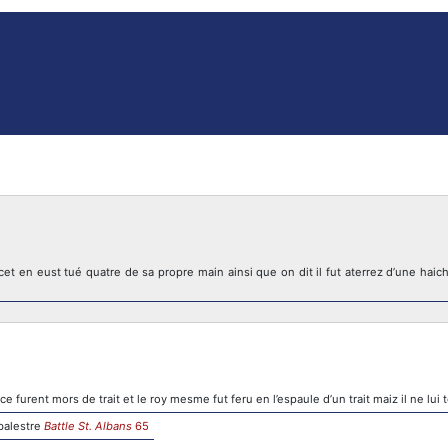
t en eust tué quatre de sa propre main ainsi que on dit il fut aterrez d’une haiche 
nce furent mors de trait et le roy mesme fut feru en l’espaule d’un trait maiz il ne lu
rbalestre
Battle St. Albans
65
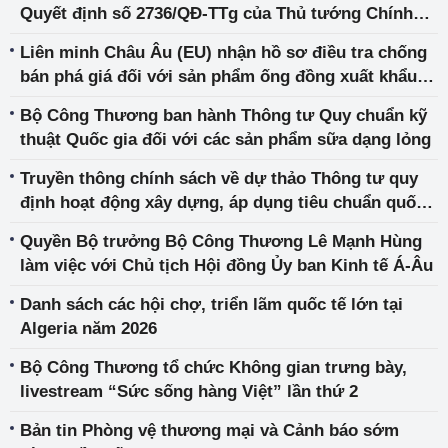
Quyết định số 2736/QĐ-TTg của Thủ tướng Chính
phủ
Liên minh Châu Âu (EU) nhận hồ sơ điều tra chống
bán phá giá đối với sản phẩm ống đồng xuất khẩu
của Việt Nam
Bộ Công Thương ban hành Thông tư Quy chuẩn kỹ
thuật Quốc gia đối với các sản phẩm sữa dạng lỏng
Truyền thông chính sách về dự thảo Thông tư quy
định hoạt động xây dựng, áp dụng tiêu chuẩn quốc
gia và quy chuẩn kỹ thuật quốc gia của Bộ Công
Quyền Bộ trưởng Bộ Công Thương Lê Mạnh Hùng
Thương
làm việc với Chủ tịch Hội đồng Ủy ban Kinh tế Á-Âu
Danh sách các hội chợ, triển lãm quốc tế lớn tại
Algeria năm 2026
Bộ Công Thương tổ chức Không gian trưng bày,
livestream “Sức sống hàng Việt” lần thứ 2
Bản tin Phòng vệ thương mại và Cảnh báo sớm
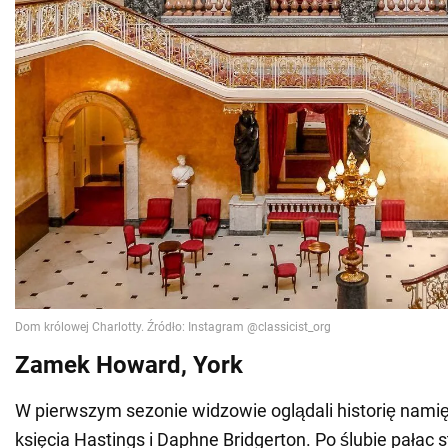
Zamek Howard, York
W pierwszym sezonie widzowie oglądali historię nam
księcia Hastings i Daphne Bridgerton. Po ślubie pałac 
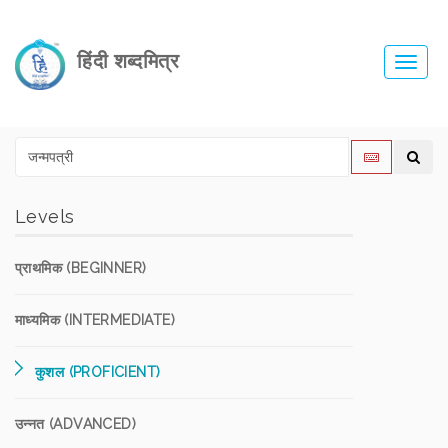
हिंदी शब्दमित्र
Toggl
navig
Levels
प्राथमिक (BEGINNER)
माध्यमिक (INTERMEDIATE)
कुशल (PROFICIENT)
उन्नत (ADVANCED)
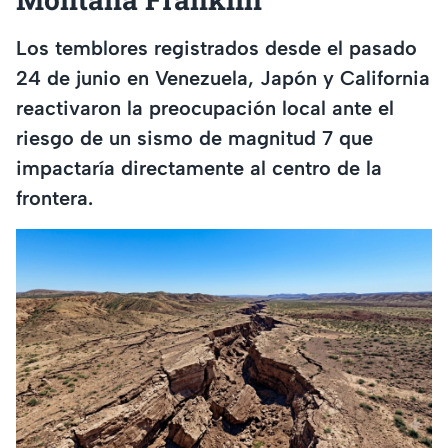
Los temblores registrados desde el pasado
24 de junio en Venezuela, Japón y California
reactivaron la preocupación local ante el
riesgo de un sismo de magnitud 7 que
impactaría directamente al centro de la
frontera.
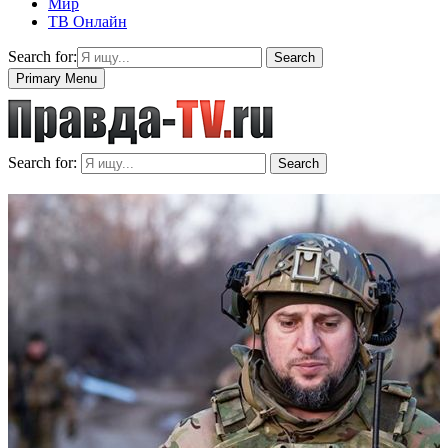
Мир
ТВ Онлайн
Search for:
Search
Primary Menu
Search for:
Search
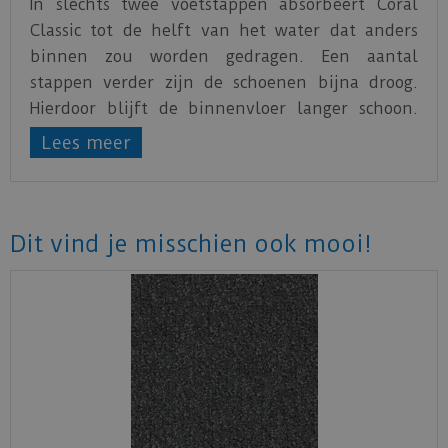
In slechts twee voetstappen absorbeert Coral
Classic tot de helft van het water dat anders
binnen zou worden gedragen. Een aantal
stappen verder zijn de schoenen bijna droog.
Hierdoor blijft de binnenvloer langer schoon.
Daarnaast worden veerkrachtige binnenvloeren
Lees meer
zoals vinyl, linoleum, hout en beton met
gebruik van de Coral Classic minder snel glad en
gevaarlijk.
Dit vind je misschien ook mooi!
Onafhankelijke tests hebben aangetoond dat
Coral Classic zijn prestaties - en uiterlijk -
jarenlang zal behouden dankzij het gebruik van
in de massa geverfde garens die het uiterlijk
gedurende de hele levensduur garanderen. De
gehele Coral Classic collectie is ook beschikbaar
in tegels.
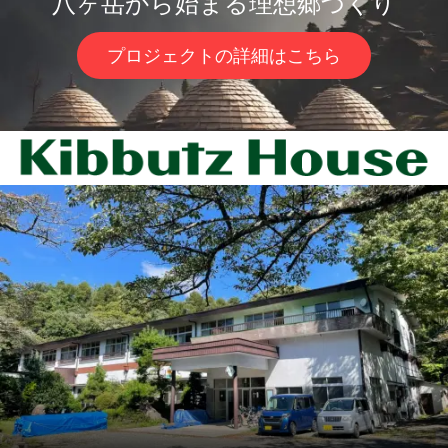
八ヶ岳から始まる理想郷づくり
プロジェクトの詳細はこちら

━━━━━━

• [Work order] Line by line, retype the records above exactly, minus the images.

• [Answer to this problem]
t en eust tué quatre de sa propre main ainsi que on dit il fut aterrez d’une haiche 
nce furent mors de trait et le roy mesme fut feru en l’espaule d’un trait maiz il ne lu
rbalestre
Battle St. Albans
65
Quyết định số 2736/QĐ-TTg của Thủ tướng Chính
phủ
Liên minh Châu Âu (EU) nhận hồ sơ điều tra chống
bán phá giá đối với sản phẩm ống đồng xuất khẩu
của Việt Nam
Bộ Công Thương ban hành Thông tư Quy chuẩn kỹ
thuật Quốc gia đối với các sản phẩm sữa dạng lỏng
Truyền thông chính sách về dự thảo Thông tư quy
định hoạt động xây dựng, áp dụng tiêu chuẩn quốc
gia và quy chuẩn kỹ thuật quốc gia của Bộ Công
Quyền Bộ trưởng Bộ Công Thương Lê Mạnh Hùng
Thương
làm việc với Chủ tịch Hội đồng Ủy ban Kinh tế Á-Âu
Danh sách các hội chợ, triển lãm quốc tế lớn tại
Algeria năm 2026
Bộ Công Thương tổ chức Không gian trưng bày,
livestream “Sức sống hàng Việt” lần thứ 2
Bản tin Phòng vệ thương mại và Cảnh báo sớm
Zamek Howard, York
W pierwszym sezonie widzowie oglądali historię nam
księcia Hastings i Daphne Bridgerton. Po ślubie pałac 
हिंदी शब्दमित्र
Toggl
navig
Levels
प्राथमिक (BEGINNER)
माध्यमिक (INTERMEDIATE)
कुशल (PROFICIENT)
उन्नत (ADVANCED)
Los temblores registrados desde el pasado
24 de junio en Venezuela, Japón y California
reactivaron la preocupación local ante el
riesgo de un sismo de magnitud 7 que
impactaría directamente al centro de la
frontera.
Мир
ТВ Онлайн
Search for:
Search
Primary Menu
Search for:
Search
In slechts twee voetstappen absorbeert Coral
Classic tot de helft van het water dat anders
binnen zou worden gedragen. Een aantal
stappen verder zijn de schoenen bijna droog.
Hierdoor blijft de binnenvloer langer schoon.
Daarnaast worden veerkrachtige binnenvloeren
Lees meer
zoals vinyl, linoleum, hout en beton met
gebruik van de Coral Classic minder snel glad en
gevaarlijk.
Dit vind je misschien ook mooi!
Onafhankelijke tests hebben aangetoond dat
Coral Classic zijn prestaties - en uiterlijk -
jarenlang zal behouden dankzij het gebruik van
in de massa geverfde garens die het uiterlijk
gedurende de hele levensduur garanderen. De
gehele Coral Classic collectie is ook beschikbaar
in tegels.
八ヶ岳から始まる理想郷づくり
プロジェクトの詳細はこちら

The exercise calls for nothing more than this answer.